### TASK TO COMPLETE
Please copy every record exactly as it is written.

Top of TASK MATERIAL

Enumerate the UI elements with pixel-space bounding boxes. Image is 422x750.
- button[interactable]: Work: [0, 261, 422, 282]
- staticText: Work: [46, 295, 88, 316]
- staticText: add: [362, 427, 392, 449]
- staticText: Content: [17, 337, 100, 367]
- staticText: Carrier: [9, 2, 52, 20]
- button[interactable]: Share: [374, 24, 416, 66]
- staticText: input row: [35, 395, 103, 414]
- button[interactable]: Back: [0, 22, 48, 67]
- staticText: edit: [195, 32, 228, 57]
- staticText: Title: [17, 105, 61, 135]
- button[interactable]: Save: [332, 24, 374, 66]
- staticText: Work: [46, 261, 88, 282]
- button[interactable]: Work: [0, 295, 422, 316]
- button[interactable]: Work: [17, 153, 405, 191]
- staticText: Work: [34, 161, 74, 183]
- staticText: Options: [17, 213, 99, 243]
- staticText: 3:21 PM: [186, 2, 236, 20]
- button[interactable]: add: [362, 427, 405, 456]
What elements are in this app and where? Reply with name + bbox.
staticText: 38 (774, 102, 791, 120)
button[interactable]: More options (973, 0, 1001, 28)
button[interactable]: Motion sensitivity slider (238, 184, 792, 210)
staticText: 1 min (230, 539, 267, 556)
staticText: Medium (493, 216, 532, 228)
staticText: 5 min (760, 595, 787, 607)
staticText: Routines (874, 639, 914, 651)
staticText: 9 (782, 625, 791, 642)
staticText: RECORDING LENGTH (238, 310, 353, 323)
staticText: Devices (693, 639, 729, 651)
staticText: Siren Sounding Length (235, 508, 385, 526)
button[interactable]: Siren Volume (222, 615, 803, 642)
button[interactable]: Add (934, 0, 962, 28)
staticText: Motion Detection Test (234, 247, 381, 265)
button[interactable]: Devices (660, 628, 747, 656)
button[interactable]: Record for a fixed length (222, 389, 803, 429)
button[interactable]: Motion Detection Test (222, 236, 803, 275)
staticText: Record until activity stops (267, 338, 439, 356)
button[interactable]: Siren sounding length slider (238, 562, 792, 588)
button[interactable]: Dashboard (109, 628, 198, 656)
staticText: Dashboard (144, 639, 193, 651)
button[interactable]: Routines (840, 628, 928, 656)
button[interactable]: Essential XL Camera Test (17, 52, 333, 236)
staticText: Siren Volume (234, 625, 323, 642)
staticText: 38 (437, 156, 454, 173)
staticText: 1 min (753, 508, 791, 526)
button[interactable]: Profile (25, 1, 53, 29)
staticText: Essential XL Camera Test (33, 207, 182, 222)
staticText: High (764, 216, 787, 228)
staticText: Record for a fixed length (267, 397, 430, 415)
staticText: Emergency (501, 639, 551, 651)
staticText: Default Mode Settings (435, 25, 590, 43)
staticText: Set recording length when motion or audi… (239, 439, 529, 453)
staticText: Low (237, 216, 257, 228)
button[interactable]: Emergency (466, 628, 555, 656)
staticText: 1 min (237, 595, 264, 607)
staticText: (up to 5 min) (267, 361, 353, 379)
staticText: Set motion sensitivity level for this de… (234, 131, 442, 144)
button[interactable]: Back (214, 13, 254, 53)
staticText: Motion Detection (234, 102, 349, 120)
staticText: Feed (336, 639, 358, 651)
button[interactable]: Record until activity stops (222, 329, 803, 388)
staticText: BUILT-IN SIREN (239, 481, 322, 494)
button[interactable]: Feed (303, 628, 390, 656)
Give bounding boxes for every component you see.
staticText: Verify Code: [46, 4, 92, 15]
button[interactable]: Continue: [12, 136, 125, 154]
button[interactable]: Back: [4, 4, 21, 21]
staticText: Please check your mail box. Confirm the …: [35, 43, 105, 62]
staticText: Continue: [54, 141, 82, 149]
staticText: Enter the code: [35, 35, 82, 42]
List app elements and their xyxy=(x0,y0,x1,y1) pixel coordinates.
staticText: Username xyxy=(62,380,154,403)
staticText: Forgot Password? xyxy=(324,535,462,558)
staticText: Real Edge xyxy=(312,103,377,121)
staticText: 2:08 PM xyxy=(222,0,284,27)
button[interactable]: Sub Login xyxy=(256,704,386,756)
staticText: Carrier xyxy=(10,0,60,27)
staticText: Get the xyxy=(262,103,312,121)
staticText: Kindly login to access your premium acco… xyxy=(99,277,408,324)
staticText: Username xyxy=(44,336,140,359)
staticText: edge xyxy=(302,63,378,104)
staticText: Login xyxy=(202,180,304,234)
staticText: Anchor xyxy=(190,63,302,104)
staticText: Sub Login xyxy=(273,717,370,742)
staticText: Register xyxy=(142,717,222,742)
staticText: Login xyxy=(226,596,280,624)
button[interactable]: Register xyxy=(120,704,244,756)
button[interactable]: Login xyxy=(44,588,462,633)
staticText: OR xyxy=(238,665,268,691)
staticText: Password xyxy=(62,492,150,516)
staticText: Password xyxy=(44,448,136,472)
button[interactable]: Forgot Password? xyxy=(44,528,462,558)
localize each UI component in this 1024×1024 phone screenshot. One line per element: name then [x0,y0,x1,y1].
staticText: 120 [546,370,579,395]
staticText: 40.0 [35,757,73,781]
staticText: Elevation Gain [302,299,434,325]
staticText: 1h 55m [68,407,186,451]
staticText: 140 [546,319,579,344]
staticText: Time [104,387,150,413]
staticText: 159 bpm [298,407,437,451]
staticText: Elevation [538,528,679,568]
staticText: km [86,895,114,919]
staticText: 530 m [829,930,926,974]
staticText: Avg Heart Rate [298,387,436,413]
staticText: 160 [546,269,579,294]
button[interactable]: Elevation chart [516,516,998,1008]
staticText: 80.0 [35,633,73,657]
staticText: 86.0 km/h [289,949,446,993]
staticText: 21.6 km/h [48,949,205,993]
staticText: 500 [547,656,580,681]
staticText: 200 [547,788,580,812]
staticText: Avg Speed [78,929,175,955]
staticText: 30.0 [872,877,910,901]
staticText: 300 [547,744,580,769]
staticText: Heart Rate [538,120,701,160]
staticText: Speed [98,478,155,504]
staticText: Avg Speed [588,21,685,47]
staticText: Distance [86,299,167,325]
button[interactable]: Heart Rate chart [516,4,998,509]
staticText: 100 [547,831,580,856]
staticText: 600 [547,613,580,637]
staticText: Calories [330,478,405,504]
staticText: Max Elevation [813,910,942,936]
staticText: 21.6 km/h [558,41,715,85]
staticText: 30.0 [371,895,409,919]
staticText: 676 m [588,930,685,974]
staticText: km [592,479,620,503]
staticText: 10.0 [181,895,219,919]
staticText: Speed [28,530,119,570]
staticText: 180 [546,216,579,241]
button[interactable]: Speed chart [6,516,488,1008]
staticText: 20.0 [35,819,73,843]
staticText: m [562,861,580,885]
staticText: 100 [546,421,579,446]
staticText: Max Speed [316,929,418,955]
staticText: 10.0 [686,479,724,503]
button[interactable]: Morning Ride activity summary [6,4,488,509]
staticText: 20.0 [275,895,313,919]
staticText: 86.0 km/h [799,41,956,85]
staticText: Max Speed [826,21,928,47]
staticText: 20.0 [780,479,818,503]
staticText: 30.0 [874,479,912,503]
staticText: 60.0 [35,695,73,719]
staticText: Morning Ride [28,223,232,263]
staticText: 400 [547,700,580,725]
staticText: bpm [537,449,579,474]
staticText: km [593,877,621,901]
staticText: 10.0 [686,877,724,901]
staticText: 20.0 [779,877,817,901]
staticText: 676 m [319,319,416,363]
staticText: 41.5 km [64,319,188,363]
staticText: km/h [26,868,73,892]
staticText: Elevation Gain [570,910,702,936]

Bottom of TASK MATERIAL

### RESULT
Enumerate the UI elements with pixel-space bounding boxes. Image is 422x750.
- button[interactable]: Work: [0, 261, 422, 282]
- staticText: Work: [46, 295, 88, 316]
- staticText: add: [362, 427, 392, 449]
- staticText: Content: [17, 337, 100, 367]
- staticText: Carrier: [9, 2, 52, 20]
- button[interactable]: Share: [374, 24, 416, 66]
- staticText: input row: [35, 395, 103, 414]
- button[interactable]: Back: [0, 22, 48, 67]
- staticText: edit: [195, 32, 228, 57]
- staticText: Title: [17, 105, 61, 135]
- button[interactable]: Save: [332, 24, 374, 66]
- staticText: Work: [46, 261, 88, 282]
- button[interactable]: Work: [0, 295, 422, 316]
- button[interactable]: Work: [17, 153, 405, 191]
- staticText: Work: [34, 161, 74, 183]
- staticText: Options: [17, 213, 99, 243]
- staticText: 3:21 PM: [186, 2, 236, 20]
- button[interactable]: add: [362, 427, 405, 456]
What elements are in this app and where? Reply with name + bbox.
staticText: 38 (774, 102, 791, 120)
button[interactable]: More options (973, 0, 1001, 28)
button[interactable]: Motion sensitivity slider (238, 184, 792, 210)
staticText: 1 min (230, 539, 267, 556)
staticText: Medium (493, 216, 532, 228)
staticText: 5 min (760, 595, 787, 607)
staticText: Routines (874, 639, 914, 651)
staticText: 9 (782, 625, 791, 642)
staticText: RECORDING LENGTH (238, 310, 353, 323)
staticText: Devices (693, 639, 729, 651)
staticText: Siren Sounding Length (235, 508, 385, 526)
button[interactable]: Siren Volume (222, 615, 803, 642)
button[interactable]: Add (934, 0, 962, 28)
staticText: Motion Detection Test (234, 247, 381, 265)
button[interactable]: Devices (660, 628, 747, 656)
button[interactable]: Record for a fixed length (222, 389, 803, 429)
button[interactable]: Motion Detection Test (222, 236, 803, 275)
staticText: Record until activity stops (267, 338, 439, 356)
button[interactable]: Siren sounding length slider (238, 562, 792, 588)
button[interactable]: Dashboard (109, 628, 198, 656)
staticText: Dashboard (144, 639, 193, 651)
button[interactable]: Routines (840, 628, 928, 656)
button[interactable]: Essential XL Camera Test (17, 52, 333, 236)
staticText: Siren Volume (234, 625, 323, 642)
staticText: 38 (437, 156, 454, 173)
staticText: 1 min (753, 508, 791, 526)
button[interactable]: Profile (25, 1, 53, 29)
staticText: Essential XL Camera Test (33, 207, 182, 222)
staticText: High (764, 216, 787, 228)
staticText: Record for a fixed length (267, 397, 430, 415)
staticText: Emergency (501, 639, 551, 651)
staticText: Default Mode Settings (435, 25, 590, 43)
staticText: Set recording length when motion or audi… (239, 439, 529, 453)
staticText: Low (237, 216, 257, 228)
button[interactable]: Emergency (466, 628, 555, 656)
staticText: 1 min (237, 595, 264, 607)
staticText: (up to 5 min) (267, 361, 353, 379)
staticText: Set motion sensitivity level for this de… (234, 131, 442, 144)
button[interactable]: Back (214, 13, 254, 53)
staticText: Motion Detection (234, 102, 349, 120)
staticText: Feed (336, 639, 358, 651)
button[interactable]: Record until activity stops (222, 329, 803, 388)
staticText: BUILT-IN SIREN (239, 481, 322, 494)
button[interactable]: Feed (303, 628, 390, 656)
Give bounding boxes for every component you see.
staticText: Verify Code: [46, 4, 92, 15]
button[interactable]: Continue: [12, 136, 125, 154]
button[interactable]: Back: [4, 4, 21, 21]
staticText: Please check your mail box. Confirm the …: [35, 43, 105, 62]
staticText: Continue: [54, 141, 82, 149]
staticText: Enter the code: [35, 35, 82, 42]
List app elements and their xyxy=(x0,y0,x1,y1) pixel coordinates.
staticText: Username xyxy=(62,380,154,403)
staticText: Forgot Password? xyxy=(324,535,462,558)
staticText: Real Edge xyxy=(312,103,377,121)
staticText: 2:08 PM xyxy=(222,0,284,27)
button[interactable]: Sub Login xyxy=(256,704,386,756)
staticText: Carrier xyxy=(10,0,60,27)
staticText: Get the xyxy=(262,103,312,121)
staticText: Kindly login to access your premium acco… xyxy=(99,277,408,324)
staticText: Username xyxy=(44,336,140,359)
staticText: edge xyxy=(302,63,378,104)
staticText: Login xyxy=(202,180,304,234)
staticText: Anchor xyxy=(190,63,302,104)
staticText: Sub Login xyxy=(273,717,370,742)
staticText: Register xyxy=(142,717,222,742)
staticText: Login xyxy=(226,596,280,624)
button[interactable]: Register xyxy=(120,704,244,756)
button[interactable]: Login xyxy=(44,588,462,633)
staticText: OR xyxy=(238,665,268,691)
staticText: Password xyxy=(62,492,150,516)
staticText: Password xyxy=(44,448,136,472)
button[interactable]: Forgot Password? xyxy=(44,528,462,558)
localize each UI component in this 1024×1024 phone screenshot. One line per element: name then [x0,y0,x1,y1].
staticText: 120 [546,370,579,395]
staticText: 40.0 [35,757,73,781]
staticText: Elevation Gain [302,299,434,325]
staticText: 1h 55m [68,407,186,451]
staticText: 140 [546,319,579,344]
staticText: Time [104,387,150,413]
staticText: 159 bpm [298,407,437,451]
staticText: Elevation [538,528,679,568]
staticText: km [86,895,114,919]
staticText: 530 m [829,930,926,974]
staticText: Avg Heart Rate [298,387,436,413]
staticText: 160 [546,269,579,294]
button[interactable]: Elevation chart [516,516,998,1008]
staticText: 80.0 [35,633,73,657]
staticText: 86.0 km/h [289,949,446,993]
staticText: 21.6 km/h [48,949,205,993]
staticText: 500 [547,656,580,681]
staticText: 200 [547,788,580,812]
staticText: Avg Speed [78,929,175,955]
staticText: 30.0 [872,877,910,901]
staticText: 300 [547,744,580,769]
staticText: Heart Rate [538,120,701,160]
staticText: Speed [98,478,155,504]
staticText: Avg Speed [588,21,685,47]
staticText: Distance [86,299,167,325]
button[interactable]: Heart Rate chart [516,4,998,509]
staticText: 100 [547,831,580,856]
staticText: 600 [547,613,580,637]
staticText: Calories [330,478,405,504]
staticText: Max Elevation [813,910,942,936]
staticText: 21.6 km/h [558,41,715,85]
staticText: 30.0 [371,895,409,919]
staticText: 676 m [588,930,685,974]
staticText: km [592,479,620,503]
staticText: 10.0 [181,895,219,919]
staticText: Speed [28,530,119,570]
staticText: 180 [546,216,579,241]
button[interactable]: Speed chart [6,516,488,1008]
staticText: 20.0 [35,819,73,843]
staticText: m [562,861,580,885]
staticText: 100 [546,421,579,446]
staticText: Max Speed [316,929,418,955]
staticText: 10.0 [686,479,724,503]
button[interactable]: Morning Ride activity summary [6,4,488,509]
staticText: 20.0 [275,895,313,919]
staticText: 86.0 km/h [799,41,956,85]
staticText: Max Speed [826,21,928,47]
staticText: 20.0 [780,479,818,503]
staticText: 30.0 [874,479,912,503]
staticText: 60.0 [35,695,73,719]
staticText: Morning Ride [28,223,232,263]
staticText: 400 [547,700,580,725]
staticText: bpm [537,449,579,474]
staticText: km [593,877,621,901]
staticText: 10.0 [686,877,724,901]
staticText: 20.0 [779,877,817,901]
staticText: 676 m [319,319,416,363]
staticText: 41.5 km [64,319,188,363]
staticText: km/h [26,868,73,892]
staticText: Elevation Gain [570,910,702,936]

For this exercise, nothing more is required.